A team of OSCE observers has again abandoned a bid to reach the site in eastern Ukraine where Malaysia Airlines Flight 17 went down nearly two weeks ago. Ukraine meanwhile claims it has recaptured territory from rebels.

A team of OSCE observers on Wednesday again failed to reach the crash site of MH17 shortly after beginning the two-hour trip to the location from the eastern Ukrainian city of Donetsk.

The observers had aimed to find out whether the route to the site was safe for a larger team of Dutch and Australian investigators who want to secure the area and search it for further remains of the 298 victims of the July 17 crash.

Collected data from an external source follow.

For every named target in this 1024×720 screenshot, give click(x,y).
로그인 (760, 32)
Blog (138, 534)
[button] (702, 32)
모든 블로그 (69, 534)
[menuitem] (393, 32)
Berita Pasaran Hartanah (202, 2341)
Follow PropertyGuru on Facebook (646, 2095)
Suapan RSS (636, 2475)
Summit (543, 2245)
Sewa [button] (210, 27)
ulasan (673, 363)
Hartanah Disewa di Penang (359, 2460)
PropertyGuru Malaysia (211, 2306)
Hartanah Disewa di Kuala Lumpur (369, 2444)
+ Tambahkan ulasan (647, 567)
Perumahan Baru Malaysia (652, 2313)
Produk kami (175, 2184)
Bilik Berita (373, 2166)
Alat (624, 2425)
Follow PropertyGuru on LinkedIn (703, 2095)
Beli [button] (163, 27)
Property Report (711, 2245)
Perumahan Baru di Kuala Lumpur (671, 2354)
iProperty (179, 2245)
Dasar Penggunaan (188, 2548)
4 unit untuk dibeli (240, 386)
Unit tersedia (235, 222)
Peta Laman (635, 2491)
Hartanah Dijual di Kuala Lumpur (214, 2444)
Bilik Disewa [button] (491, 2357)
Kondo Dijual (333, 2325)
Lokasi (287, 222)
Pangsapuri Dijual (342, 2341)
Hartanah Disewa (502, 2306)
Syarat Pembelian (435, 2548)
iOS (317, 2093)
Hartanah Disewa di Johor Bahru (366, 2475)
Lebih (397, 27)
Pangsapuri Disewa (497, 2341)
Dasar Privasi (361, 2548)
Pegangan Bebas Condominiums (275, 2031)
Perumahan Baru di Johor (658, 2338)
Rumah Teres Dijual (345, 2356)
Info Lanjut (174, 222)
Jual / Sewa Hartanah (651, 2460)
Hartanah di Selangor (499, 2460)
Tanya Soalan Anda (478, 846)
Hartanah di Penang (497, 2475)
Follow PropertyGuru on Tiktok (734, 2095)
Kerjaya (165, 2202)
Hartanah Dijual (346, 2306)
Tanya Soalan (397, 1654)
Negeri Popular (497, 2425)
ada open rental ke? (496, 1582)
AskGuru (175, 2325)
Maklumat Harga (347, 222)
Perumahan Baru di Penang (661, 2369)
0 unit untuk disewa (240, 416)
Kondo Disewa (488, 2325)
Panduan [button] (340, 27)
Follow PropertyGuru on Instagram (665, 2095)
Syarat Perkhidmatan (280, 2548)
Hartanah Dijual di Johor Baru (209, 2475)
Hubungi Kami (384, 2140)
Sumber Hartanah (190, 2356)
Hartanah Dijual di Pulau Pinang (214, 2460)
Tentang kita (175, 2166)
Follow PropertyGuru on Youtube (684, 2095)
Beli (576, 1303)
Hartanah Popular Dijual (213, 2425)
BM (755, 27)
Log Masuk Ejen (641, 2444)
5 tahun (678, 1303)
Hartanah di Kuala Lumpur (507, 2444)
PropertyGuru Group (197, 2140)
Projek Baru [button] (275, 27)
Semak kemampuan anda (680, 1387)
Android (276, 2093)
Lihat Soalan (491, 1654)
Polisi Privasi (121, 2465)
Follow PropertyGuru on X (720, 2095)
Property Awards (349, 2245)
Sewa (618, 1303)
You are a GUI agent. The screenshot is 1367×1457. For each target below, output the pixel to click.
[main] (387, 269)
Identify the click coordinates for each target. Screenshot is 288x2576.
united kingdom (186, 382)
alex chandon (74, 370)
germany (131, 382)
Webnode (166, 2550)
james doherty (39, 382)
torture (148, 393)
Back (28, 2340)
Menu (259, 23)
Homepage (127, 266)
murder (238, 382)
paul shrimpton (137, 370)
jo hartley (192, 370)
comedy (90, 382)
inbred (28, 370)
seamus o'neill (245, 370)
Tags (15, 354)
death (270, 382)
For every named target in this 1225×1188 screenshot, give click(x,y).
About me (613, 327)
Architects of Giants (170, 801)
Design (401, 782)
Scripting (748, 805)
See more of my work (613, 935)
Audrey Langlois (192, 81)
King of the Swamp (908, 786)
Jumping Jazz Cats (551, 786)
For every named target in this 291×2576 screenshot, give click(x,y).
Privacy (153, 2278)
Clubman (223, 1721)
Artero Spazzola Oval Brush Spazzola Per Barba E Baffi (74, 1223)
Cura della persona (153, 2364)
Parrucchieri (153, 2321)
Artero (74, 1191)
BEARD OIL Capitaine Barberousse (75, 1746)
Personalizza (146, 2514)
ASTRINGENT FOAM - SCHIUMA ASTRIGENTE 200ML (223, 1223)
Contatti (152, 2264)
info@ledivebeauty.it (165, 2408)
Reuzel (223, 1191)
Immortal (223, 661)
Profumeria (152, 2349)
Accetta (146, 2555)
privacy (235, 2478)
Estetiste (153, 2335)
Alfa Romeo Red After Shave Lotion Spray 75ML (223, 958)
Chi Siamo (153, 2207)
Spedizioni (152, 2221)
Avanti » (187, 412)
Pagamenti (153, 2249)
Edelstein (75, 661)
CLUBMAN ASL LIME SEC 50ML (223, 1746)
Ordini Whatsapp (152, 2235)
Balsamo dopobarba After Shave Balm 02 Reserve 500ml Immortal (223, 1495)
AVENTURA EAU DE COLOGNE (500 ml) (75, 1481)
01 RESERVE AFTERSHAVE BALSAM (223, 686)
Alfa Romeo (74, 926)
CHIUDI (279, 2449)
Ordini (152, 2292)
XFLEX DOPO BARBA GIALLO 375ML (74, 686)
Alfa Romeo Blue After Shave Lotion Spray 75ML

The Dutch-Australian team has been trying to reach the site for four days, but has so far been

hindered in their attempts

by ongoing clashes between pro-Russian separatists and Ukrainian army troops.

The OSCE team did not immediately say what issue had forced their return to base, but Dutch television said the team had also been compelled to turn back because of fierce fighting in the area.

The cause of the crash remains uncertain, with Ukrainian and US officials blaming Moscow-backed separatists, and Russia accusing Ukraine, of bringing down the plane.

Deadly clashes

Local officials say at least 19 people have been killed in fighting in eastern Ukraine over the past 24 hours.

Government forces say they have managed to recapture the strategic town of Avdeevka, just to the north of the rebel stronghold of Donetsk.

Ukrainian forces also continue to encircle another key town in the region, Horlivka. The Ukrainian military says a foothold in the town is key to a planned advance on Donetsk.

Local authorities in Luhansk said artillery shelling had killled at least one resident and cut off power and water to thousands of households.

Russia hits back

Meanwhile, Russia has imposed a ban on the import of Polish fruit and vegetables in what analysts say is an expression of anger at European Union and United States sanctions imposed on Moscow because of its

alleged support of the insurrection in Ukraine.

The agricultural authority in Moscow said the ban had been imposed because of the violation of Russian standards with regard to the use of pesticides, and dismissed claims that it was politically motivated.

The ban, the latest in a series of trade restrictions linked to the deepening rift between the West and Russia over Ukraine, comes

a day after the EU and US announced tough new sanctions

against Moscow affecting a number of different sectors.